Audited by TAR Engine · 2026-07-08 · Report format v0.2

Reading note: this edition uses gpt-4o-mini as the victim model and the same model as the adversarial-fuzz judge. Findings reflect missing defenses in the SKILL.md itself — not a verdict on any specific victim model. The remediation belongs in SKILL.md, not in the model.

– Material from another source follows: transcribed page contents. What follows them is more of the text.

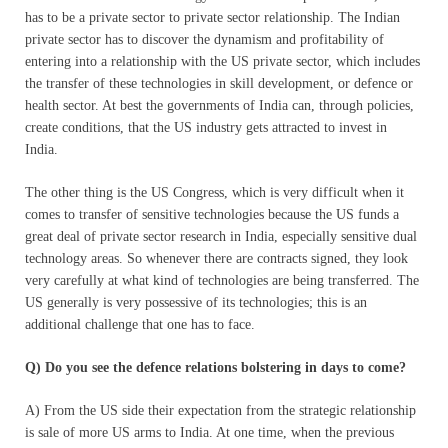
has to be a private sector to private sector relationship. The Indian
private sector has to discover the dynamism and profitability of
entering into a relationship with the US private sector, which includes
the transfer of these technologies in skill development, or defence or
health sector. At best the governments of India can, through policies,
create conditions, that the US industry gets attracted to invest in
India.
The other thing is the US Congress, which is very difficult when it
comes to transfer of sensitive technologies because the US funds a
great deal of private sector research in India, especially sensitive dual
technology areas. So whenever there are contracts signed, they look
very carefully at what kind of technologies are being transferred. The
US generally is very possessive of its technologies; this is an
additional challenge that one has to face.
Q) Do you see the defence relations bolstering in days to come?
A) From the US side their expectation from the strategic relationship
is sale of more US arms to India. At one time, when the previous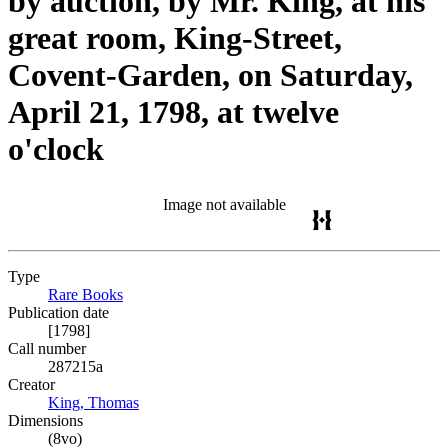
by auction, by Mr. King, at his
great room, King-Street,
Covent-Garden, on Saturday,
April 21, 1798, at twelve
o'clock
Image not available
Type
Rare Books
(Opens in new tab)
Publication date
[1798]
Call number
287215a
Creator
King, Thomas
(Opens in new tab)
Dimensions
(8vo)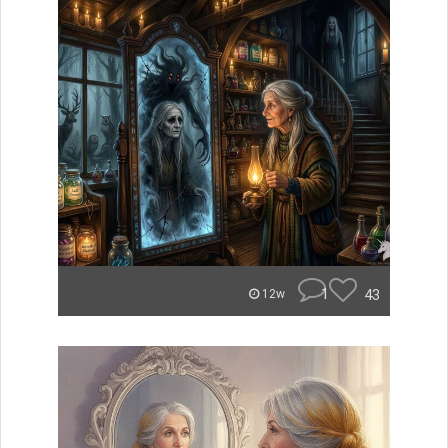
1
43
12w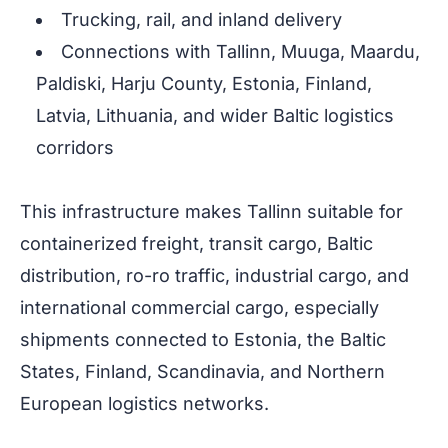
Trucking, rail, and inland delivery
Connections with Tallinn, Muuga, Maardu,
Paldiski, Harju County, Estonia, Finland,
Latvia, Lithuania, and wider Baltic logistics
corridors
This infrastructure makes Tallinn suitable for
containerized freight, transit cargo, Baltic
distribution, ro-ro traffic, industrial cargo, and
international commercial cargo, especially
shipments connected to Estonia, the Baltic
States, Finland, Scandinavia, and Northern
European logistics networks.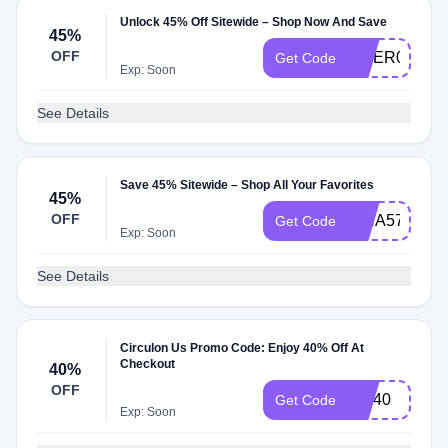
Unlock 45% Off Sitewide – Shop Now And Save
45%
OFF
OMER02354
Get Code
Exp: Soon
See Details
Save 45% Sitewide – Shop All Your Favorites
45%
OFF
ISHA57091
Get Code
Exp: Soon
See Details
Circulon Us Promo Code: Enjoy 40% Off At
Checkout
40%
OFF
LQI40
Get Code
Exp: Soon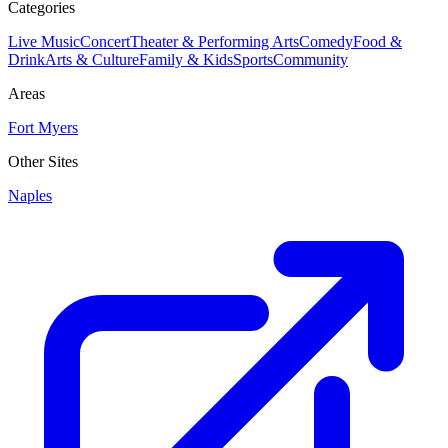
Categories
Live Music
Concert
Theater & Performing Arts
Comedy
Food &
Drink
Arts & Culture
Family & Kids
Sports
Community
Areas
Fort Myers
Other Sites
Naples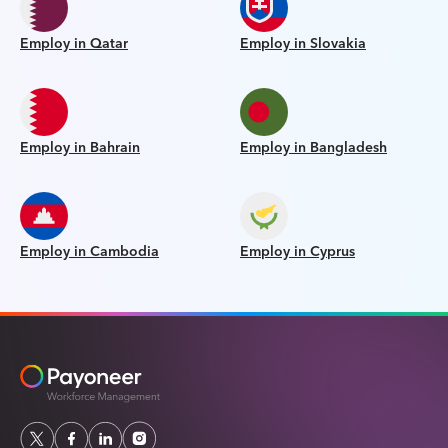
Employ in Qatar
Employ in Slovakia
Employ in Bahrain
Employ in Bangladesh
Employ in Cambodia
Employ in Cyprus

Source: https://github.com/diegosouzapw/awesome-omni-skills/blob/main/skills/azure-eventgrid-dotnet-v2/SKILL.md

Verdict: High risk — 5 high-severity issues need author attention before deploying to a shared environment.

What this skill does

Auditor's read (LLM-generated): The azure-eventgrid-dotnet-v2 skill provides a client library for publishing and consuming events using the Azure Event Grid SDK for .NET, facilitating event-driven architectures and pub/sub messaging. It allows users to execute workflows related to event handling while ensuring that upstream workflow details and provenance are preserved. The skill supports operations such as loading specific support files, validating outcomes against upstream expectations, and maintaining an auditable review process.

Author description: Azure.Messaging.EventGrid (.NET) workflow skill. Use this skill when the user needs Azure Event Grid SDK for .NET. Client library for publishing and consuming events with Azure Event Grid. Use for event-driven architectures, pub/sub messaging, CloudEvents, and EventGridEvents and the operator should preserve the upstream workflow, copied support files, and provenance before merging or handing off.

Observed: azure-eventgrid-dotnet-v2 is 9 top-level sections (Overview, When to Use This Skill, Operating Table, Workflow, Examples, …); ~615 lines of instructions, delegates to packaged scripts, concise body.

Frontmatter facts:

  • Body size: 615 lines / 21440 chars

Score breakdown by category

Each category gets its own sub-score. A category with no rule hits gets 100; a category with a single critical finding drops to 80.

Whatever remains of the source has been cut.